Despite the obvious importance that siblings have and can have for each other, research in this area is virtually nonexistent. Fortunately, a new study taking a longitudinal (long-term) approach provides valuable new insights into this fascinating area of family dynamics.

According to Pennsylvania State University’s Susan McHale and colleagues (2024), even with some growing interest in this field, there are few that follow sibling patterns into adulthood. The Penn State researchers took advantage of an existing study of 201 families begun in 1995-96 which continued for 18 years across nine times of testing. At the study’s outset, the average age of the firstborns was 12 years, about 18 months older than the secondborns. The sibling pairs were divided almost equally by pairing of the sex of the child. By the end of the study, there were 61 families left, and the firstborns averaged 28.7 years, and the secondborns 26. At each test point, their parents participated as well.

If you’ve been a sibling yourself, you can probably guess what the key variables of interest were, namely intimacy and conflict. In general, prior research supports the commonsense idea that conflict tends to decrease and intimacy to increase as siblings move beyond their direct involvement with each other in the nuclear family and out into the world. The research question guiding the study was whether these patterns could be predicted by sibling sex pairings and family position. The authors also chose to include measures of expressivity to find out how this factor, typically stronger in women, might influence the unfolding of relationship patterns over time.

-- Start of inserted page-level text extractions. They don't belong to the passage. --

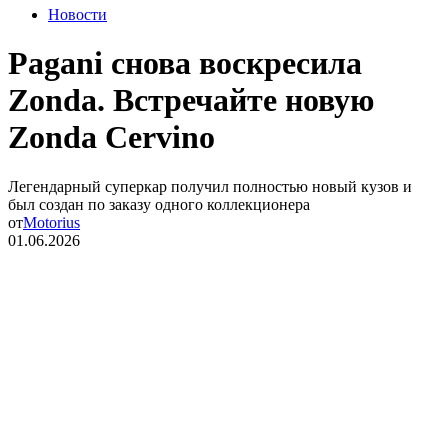
Новости
Pagani снова воскресила
Zonda. Встречайте новую
Zonda Cervino
Легендарный суперкар получил полностью новый кузов и
был создан по заказу одного коллекционера
от
Motorius
01.06.2026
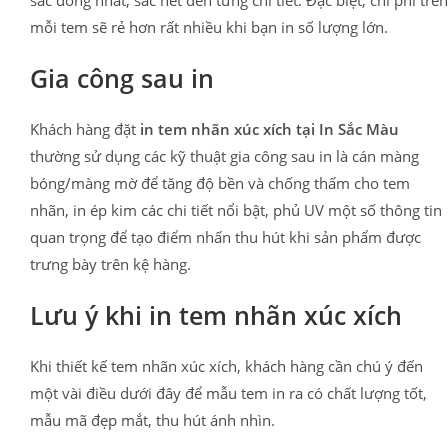
mỗi tem sẽ rẻ hơn rất nhiều khi bạn in số lượng lớn.
Gia công sau in
Khách hàng đặt
in tem nhãn xúc xích tại In Sắc Màu
thường sử dụng các kỹ thuật gia công sau in là cán màng
bóng/màng mờ để tăng độ bền và chống thấm cho tem
nhãn, in ép kim các chi tiết nổi bật, phủ UV một số thông tin
quan trọng để tạo điểm nhấn thu hút khi sản phẩm được
trưng bày trên kệ hàng.
Lưu ý khi in tem nhãn xúc xích
Khi thiết kế tem nhãn xúc xích, khách hàng cần chú ý đến
một vài điều dưới đây để mẫu tem in ra có chất lượng tốt,
mẫu mã đẹp mắt, thu hút ánh nhìn.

McHale and her coauthor team tackled these complex issues by using statistical methods that allowed them to chart changes within family constellations on the variables of conflict and intimacy. They also were able to stack the data so that they could construct an “accelerated longitudinal design,” meaning that instead of only having nine years at their disposal, they could statistically construct a nearly 25-year time span (from ages 7 to 31).

If you would like to see how you would score on their main sibling variables, try rating your relationship with your own sibling or another close family member if you’re an only child. An example of an intimacy question was “How much do you share your inner feelings or secrets with (sibling)?” For conflict, ask yourself, “How often do you feel mad or angry at your sister/brother?” Each of these would be rated on a scale of 1 (not at all) to 5 (very much). Participants also rated the warmth and conflict with their children with statements such as “I understand my child’s problems and worries” (warmth) and, for conflict, in areas including appearance, social life, health, money, behavior/personality, and sibling relationships. Finally, items measuring expressivity asked participants to rate such qualities as sensitivity and kindness.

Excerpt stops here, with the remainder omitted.